═════ MATERIAL PROVIDED ═════

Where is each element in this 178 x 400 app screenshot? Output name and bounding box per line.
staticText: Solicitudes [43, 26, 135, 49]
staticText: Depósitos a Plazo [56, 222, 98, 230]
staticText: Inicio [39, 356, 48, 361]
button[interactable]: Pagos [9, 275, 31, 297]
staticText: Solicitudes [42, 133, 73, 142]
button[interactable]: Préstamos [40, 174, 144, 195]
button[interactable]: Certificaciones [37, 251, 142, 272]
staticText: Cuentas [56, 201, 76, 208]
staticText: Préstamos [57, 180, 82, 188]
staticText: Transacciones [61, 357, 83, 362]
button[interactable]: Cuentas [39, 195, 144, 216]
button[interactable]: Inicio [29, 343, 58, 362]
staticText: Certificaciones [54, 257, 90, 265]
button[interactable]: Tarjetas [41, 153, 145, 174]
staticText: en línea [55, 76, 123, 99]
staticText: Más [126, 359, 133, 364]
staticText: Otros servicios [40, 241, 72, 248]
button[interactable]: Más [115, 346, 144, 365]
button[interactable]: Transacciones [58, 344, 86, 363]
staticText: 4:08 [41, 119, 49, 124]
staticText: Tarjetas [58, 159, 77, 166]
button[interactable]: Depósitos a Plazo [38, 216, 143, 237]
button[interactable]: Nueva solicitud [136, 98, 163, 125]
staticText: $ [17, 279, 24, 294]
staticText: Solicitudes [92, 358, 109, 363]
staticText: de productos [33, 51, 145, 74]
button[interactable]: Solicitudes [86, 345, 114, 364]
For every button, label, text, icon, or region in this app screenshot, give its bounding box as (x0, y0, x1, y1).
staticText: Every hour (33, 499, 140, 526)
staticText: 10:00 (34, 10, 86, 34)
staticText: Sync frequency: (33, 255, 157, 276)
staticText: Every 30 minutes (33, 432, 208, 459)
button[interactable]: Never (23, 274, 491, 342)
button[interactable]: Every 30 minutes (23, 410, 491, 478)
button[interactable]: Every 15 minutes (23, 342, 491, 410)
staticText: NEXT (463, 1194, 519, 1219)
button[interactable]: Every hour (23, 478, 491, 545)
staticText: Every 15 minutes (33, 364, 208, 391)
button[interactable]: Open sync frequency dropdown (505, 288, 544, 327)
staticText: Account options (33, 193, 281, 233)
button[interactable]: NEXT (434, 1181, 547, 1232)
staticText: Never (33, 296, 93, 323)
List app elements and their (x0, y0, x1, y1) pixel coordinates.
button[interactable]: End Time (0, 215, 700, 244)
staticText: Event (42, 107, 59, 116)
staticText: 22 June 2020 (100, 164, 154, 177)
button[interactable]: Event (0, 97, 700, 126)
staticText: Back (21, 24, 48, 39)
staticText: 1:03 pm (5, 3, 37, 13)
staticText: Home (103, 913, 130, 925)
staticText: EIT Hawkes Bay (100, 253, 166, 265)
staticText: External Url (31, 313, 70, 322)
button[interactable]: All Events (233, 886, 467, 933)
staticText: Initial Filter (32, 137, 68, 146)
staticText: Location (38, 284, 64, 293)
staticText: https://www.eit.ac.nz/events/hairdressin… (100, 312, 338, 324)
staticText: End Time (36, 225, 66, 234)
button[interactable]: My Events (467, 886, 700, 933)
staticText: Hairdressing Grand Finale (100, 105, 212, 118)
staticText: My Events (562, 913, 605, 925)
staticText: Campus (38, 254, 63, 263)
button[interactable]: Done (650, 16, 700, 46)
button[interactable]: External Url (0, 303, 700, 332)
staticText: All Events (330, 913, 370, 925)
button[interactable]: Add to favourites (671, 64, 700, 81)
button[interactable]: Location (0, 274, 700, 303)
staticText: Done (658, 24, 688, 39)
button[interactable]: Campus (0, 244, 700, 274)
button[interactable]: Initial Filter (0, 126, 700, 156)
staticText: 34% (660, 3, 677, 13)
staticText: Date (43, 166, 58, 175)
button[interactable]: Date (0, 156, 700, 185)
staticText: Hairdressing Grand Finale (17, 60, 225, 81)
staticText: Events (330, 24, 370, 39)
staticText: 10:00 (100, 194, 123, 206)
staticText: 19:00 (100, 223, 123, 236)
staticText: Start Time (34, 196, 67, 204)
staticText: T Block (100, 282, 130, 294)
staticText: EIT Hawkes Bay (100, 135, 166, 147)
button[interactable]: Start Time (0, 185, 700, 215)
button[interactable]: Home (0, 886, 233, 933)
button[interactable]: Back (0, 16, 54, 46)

═════

### ACTIVITY
Return each line of the data where the word "Solicitudes" appears.

### RESULT OF THE TASK
staticText: Solicitudes [43, 26, 135, 49]
staticText: Solicitudes [42, 133, 73, 142]
staticText: Solicitudes [92, 358, 109, 363]
button[interactable]: Solicitudes [86, 345, 114, 364]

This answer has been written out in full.